Overall inflation so far this year is 3%, and tariffs have pushed up the costs of goods. As a result, there will be little to no increase, or maybe even a decrease, in “real” inflation-adjusted spending and the actual volume of holiday purchases.
Although grocery prices are 2.7% higher than they were in 2024, the cost of a typical Thanksgiving dinner should be somewhat lower than last year, thanks to a 3.7% drop in turkey prices and other items like potatoes and dinner rolls. However, some claims that Thanksgiving costs are down 25% are misleading — they often refer to fewer items and more reliance on store brands.
Q: What are the most popular holiday gifts, and have they changed over time?
A: According to the National Retail Federation 2025 survey, 50% of consumers prefer receiving a gift card as a present, a figure that hasn’t changed for the past five years. This makes perfect sense to economists because it provides maximum choice for the recipient, always seen as a positive. Other popular gifts include clothing, books and media, personal care items, and electronic devices and gadgets.
It’s worth noting that gift cards are not included in retail sales until they’re redeemed, which can push some spending into the following year.
Q: What economic headwinds could affect this year’s holiday season?
A: The cloud of uncertainty over the economy is a major concern. Consumer confidence is at a very low level, and layoffs are at their highest since 2009. Inflation is down from its 2022 peak, but the overall cost of living remains high. On top of that, tariffs have added to the costs of imported goods, such as toys and decorations from China. As a result, consumers are shopping more wisely and looking for sales. Online spending is expected to increase about 8% this year, as consumers compare prices and hunt for the best deals.

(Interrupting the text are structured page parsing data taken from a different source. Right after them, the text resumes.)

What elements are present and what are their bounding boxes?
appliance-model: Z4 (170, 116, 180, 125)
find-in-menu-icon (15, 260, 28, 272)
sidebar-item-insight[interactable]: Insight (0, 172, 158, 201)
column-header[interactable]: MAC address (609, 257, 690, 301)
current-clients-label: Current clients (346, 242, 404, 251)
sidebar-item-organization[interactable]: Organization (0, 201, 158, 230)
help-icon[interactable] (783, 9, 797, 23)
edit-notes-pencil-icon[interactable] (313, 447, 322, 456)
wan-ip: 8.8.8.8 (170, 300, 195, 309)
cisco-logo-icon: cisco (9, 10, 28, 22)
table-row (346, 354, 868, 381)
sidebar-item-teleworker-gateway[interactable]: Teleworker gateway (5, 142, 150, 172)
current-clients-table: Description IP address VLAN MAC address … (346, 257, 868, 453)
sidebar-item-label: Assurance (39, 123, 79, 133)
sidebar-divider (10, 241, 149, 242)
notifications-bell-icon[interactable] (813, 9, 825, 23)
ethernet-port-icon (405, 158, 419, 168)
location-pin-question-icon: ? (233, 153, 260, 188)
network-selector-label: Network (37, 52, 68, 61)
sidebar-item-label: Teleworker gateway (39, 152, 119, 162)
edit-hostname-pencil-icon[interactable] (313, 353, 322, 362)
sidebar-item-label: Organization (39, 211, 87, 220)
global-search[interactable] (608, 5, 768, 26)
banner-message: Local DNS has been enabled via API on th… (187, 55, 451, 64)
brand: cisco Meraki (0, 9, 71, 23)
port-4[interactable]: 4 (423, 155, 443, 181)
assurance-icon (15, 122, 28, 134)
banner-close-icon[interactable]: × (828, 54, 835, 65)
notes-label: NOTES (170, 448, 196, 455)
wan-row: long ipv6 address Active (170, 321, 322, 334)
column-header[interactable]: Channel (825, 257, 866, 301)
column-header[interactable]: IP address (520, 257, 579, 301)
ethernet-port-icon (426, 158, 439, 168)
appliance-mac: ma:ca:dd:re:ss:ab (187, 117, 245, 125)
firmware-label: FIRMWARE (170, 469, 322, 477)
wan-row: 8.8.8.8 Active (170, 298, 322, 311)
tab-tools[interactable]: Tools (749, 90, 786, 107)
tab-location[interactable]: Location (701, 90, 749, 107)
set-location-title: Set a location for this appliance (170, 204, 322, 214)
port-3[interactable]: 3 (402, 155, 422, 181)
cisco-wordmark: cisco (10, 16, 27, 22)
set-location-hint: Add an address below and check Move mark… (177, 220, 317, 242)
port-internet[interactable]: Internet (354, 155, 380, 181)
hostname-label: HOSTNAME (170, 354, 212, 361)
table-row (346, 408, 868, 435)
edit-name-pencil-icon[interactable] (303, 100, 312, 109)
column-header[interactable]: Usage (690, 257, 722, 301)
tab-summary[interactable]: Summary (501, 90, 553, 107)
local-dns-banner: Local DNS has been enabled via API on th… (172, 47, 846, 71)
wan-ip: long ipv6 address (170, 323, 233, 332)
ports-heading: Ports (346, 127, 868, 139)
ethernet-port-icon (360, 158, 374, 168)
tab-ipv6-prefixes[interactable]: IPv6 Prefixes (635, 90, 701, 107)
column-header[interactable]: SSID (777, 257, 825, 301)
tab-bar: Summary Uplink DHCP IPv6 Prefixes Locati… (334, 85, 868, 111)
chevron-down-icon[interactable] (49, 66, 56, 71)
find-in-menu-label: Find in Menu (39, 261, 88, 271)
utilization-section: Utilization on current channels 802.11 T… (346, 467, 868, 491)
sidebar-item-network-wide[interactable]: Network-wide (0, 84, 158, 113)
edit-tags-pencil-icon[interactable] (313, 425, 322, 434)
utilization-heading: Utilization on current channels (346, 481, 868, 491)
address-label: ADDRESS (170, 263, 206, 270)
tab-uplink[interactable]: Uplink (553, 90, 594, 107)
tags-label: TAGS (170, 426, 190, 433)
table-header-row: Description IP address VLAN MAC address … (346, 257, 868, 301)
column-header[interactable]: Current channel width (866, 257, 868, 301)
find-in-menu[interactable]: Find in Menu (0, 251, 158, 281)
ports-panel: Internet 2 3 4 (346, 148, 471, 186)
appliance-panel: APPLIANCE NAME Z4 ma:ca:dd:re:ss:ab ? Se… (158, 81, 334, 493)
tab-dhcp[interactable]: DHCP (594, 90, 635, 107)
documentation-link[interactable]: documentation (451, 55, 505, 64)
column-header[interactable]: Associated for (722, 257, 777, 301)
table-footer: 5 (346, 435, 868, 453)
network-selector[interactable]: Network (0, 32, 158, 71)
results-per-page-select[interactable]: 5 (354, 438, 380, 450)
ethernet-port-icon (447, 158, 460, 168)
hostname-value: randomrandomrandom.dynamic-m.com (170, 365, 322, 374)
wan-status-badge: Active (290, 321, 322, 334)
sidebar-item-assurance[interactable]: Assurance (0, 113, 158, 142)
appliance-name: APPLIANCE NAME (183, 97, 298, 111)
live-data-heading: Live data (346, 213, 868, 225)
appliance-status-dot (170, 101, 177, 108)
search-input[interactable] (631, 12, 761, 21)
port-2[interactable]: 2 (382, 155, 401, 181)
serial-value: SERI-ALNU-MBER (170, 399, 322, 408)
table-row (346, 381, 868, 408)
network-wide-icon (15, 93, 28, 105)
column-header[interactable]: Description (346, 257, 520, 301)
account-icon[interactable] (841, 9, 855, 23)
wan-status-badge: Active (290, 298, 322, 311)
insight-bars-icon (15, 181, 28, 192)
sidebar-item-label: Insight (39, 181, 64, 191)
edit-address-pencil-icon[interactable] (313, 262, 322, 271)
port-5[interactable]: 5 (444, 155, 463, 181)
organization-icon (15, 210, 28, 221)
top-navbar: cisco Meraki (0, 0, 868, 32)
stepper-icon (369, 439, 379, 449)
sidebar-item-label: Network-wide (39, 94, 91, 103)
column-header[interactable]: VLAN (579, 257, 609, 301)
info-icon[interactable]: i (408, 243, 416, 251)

Meanwhile, the National Retail Federation projects that seasonal hiring by retailers will fall to its lowest level in 15 years — between 265,000 and 365,000 jobs, down from 442,000 in 2024. That means many seasonal workers will miss out on the extra income they depend on for holiday spending, adding to the current softness in the labor market due to layoffs and limited job openings.
Q: These challenges sound serious. Why are analysts still predicting growth in holiday spending?
A: Despite concerns and discontent about the economy, surveys are showing consumers are ready to spend in the coming holiday season. Credit card delinquencies remain low at about 3%, home equity borrowing is up, and 96% of workers are still employed. As in past holiday seasons, analysts expect consumers to brush aside their pessimism and splurge on the holidays — to enjoy a sense of normalcy and the comfort of “happy holidays,” even if that means spending a little more than they planned.